There's no slack on the left. The wiring for the switch at the dash barely made it, and the left front door sensor wire is taught.
moving cable back from the left side wouldn't help anyway - I'll have to move things at the battery area and move some of the right side cable back.
It works but is a pain to disconnect and connect.
In any case, that right side has to come back off because it doesn't work at all.
The motor is fine - I connected to a 12v battery and got the step to come down, reversed the leads and got it to go up, but there's apparently nothing coming from the circuit board to the motor.
A wire did get pinched (because it's so tight in there) not sure if that did it or not, but I need to call their support when I get back from the dentist and see if I can pull the circuit board from the JT right side and swap things out. That means I have to pull the whole right step off again because you can only get things out via the vehicle side of the steps. There's no other access (too bad they didn't put a removable panel on the bottom for that and those parts do go bad now and then from what I've been reading)

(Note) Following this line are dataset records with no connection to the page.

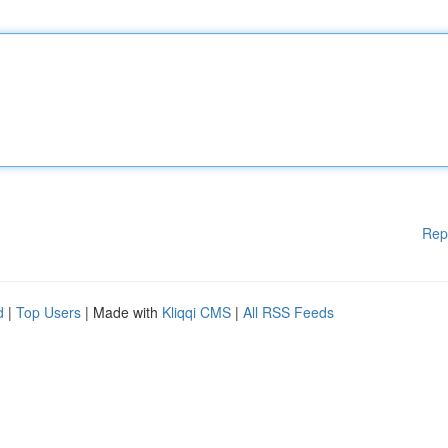
Rep
d
|
Top Users
| Made with
Kliqqi CMS
|
All RSS Feeds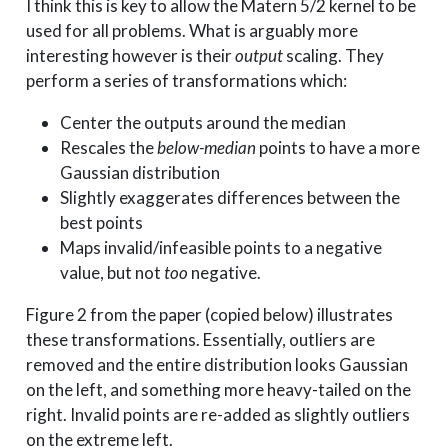
I think this is key to allow the Matern 5/2 kernel to be
used for all problems. What is arguably more
interesting however is their
output
scaling. They
perform a series of transformations which:
Center the outputs around the median
Rescales the
below-median
points to have a more
Gaussian distribution
Slightly exaggerates differences between the
best points
Maps invalid/infeasible points to a negative
value, but not
too
negative.
Figure 2 from the paper (copied below) illustrates
these transformations. Essentially, outliers are
removed and the entire distribution looks Gaussian
on the left, and something more heavy-tailed on the
right. Invalid points are re-added as slightly outliers
on the extreme left.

They absolutely need to make some more mods to things -
The switch bracket that's supposed to connect to the dash using the same screw that holds the OBD port to the dash - they have the switch bracket so far to the left it pushes really hard on the door harness. You really have to force the harness to the side to get the step switch bracket in place. I'm going to have to wrap the door harness to protect it because it's stretched across the left edge of the step power switch bracket.
And the left side door sensor leads - the rear reached ok, but the left front you have to make the connection behind the B pillar trim holding the cable connection out hard to get it connected.
The right side circuit board connector is really tight - they need even just 2" more there would be great.
The only hope for that is seeing if I can move things back from the battery area to give some slack, but I'm more concerned about getting the right side working before Tuesday - Barbara needs the Jeep to pick up a friend to go to a get-together and her friend won't be able to get in now that I have the Sahara step off and this one doesn't work.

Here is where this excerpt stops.